How Heathrow managed to upset absolutely everybody


Not an organisation noted for humility, the owners of London’s Heathrow airport have had a string of poorly managed PR disasters in the last few months. It might not be headline hitting “We sent everyone’s luggage to Reykjavik ” stuff, but the anger they have recently brought upon themselves is potentially far more damaging to their long term plans than anything as trivial as losing a couple of planes full of suitcases.

Heathrow Airport Holdings Limited (formerly BAA) appear to be shooting themselves in the foot on an almost weekly basis. Five important groups of people are all complaining louder and more often than at any time in recent years.

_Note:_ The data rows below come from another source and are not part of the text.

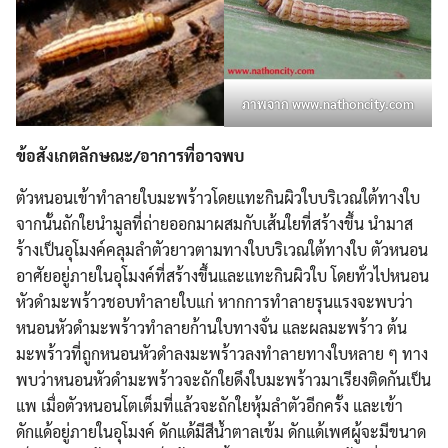
ภาพจาก www.nathoncity.com
ข้อสังเกตลักษณะ/อาการที่อาจพบ
ตัวหนอนเข้าทำลายใบมะพร้าวโดยแทะกินผิวใบบริเวณใต้ทางใบ
จากนั้นถักใยนำมูลที่ถ่ายออกมาผสมกับเส้นใยที่สร้างขึ้น นำมาส
ร้างเป็นอุโมงค์คลุมลำตัวยาวตามทางใบบริเวณใต้ทางใบ ตัวหนอน
อาศัยอยู่ภายในอุโมงค์ที่สร้างขึ้นและแทะกินผิวใบ โดยทั่วไปหนอน
หัวดำมะพร้าวชอบทำลายใบแก่ หากการทำลายรุนแรงจะพบว่า
หนอนหัวดำมะพร้าวทำลายก้านใบทางจั่น และผลมะพร้าว ต้น
มะพร้าวที่ถูกหนอนหัวดำลงมะพร้าวลงทำลายทางใบหลาย ๆ ทาง
พบว่าหนอนหัวดำมะพร้าวจะถักใยดึงใบมะพร้าวมาเรียงติดกันเป็น
แพ เมื่อตัวหนอนโตเต็มที่แล้วจะถักใยหุ้มลำตัวอีกครั้ง และเข้า
ดักแด้อยู่ภายในอุโมงค์ ดักแด้มีสีน้ำตาลเข้ม ดักแด้เพศผู้จะมีขนาด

Take for example The letter that was sent to many thousands of local addresses in February 2019. A thick white envelope containing a very neat very official looking form regarding “Land Referencing” a technical term that 99% percent of recipients will never have heard before.

The document contained a map of the locality with the recipients own property marked out . The result was an immediate uproar. Letters to local papers and websites expressed fear that the property in question would be

In March 2019 Five Local councils are taking the Government to a judicial review. According to Windsor and Maidenhead Council chief Simon Dudley, when Chris Grayling said that the new runway would result in less noise for locals he was either misguided or deliberately misleading. Heathrows own maps and estimates of an additional 200000plus flights per year make that an easy statement to qualify with figures. Mr Dudleys assessment that the judicial review will halt the expansion looks to have quite some weight.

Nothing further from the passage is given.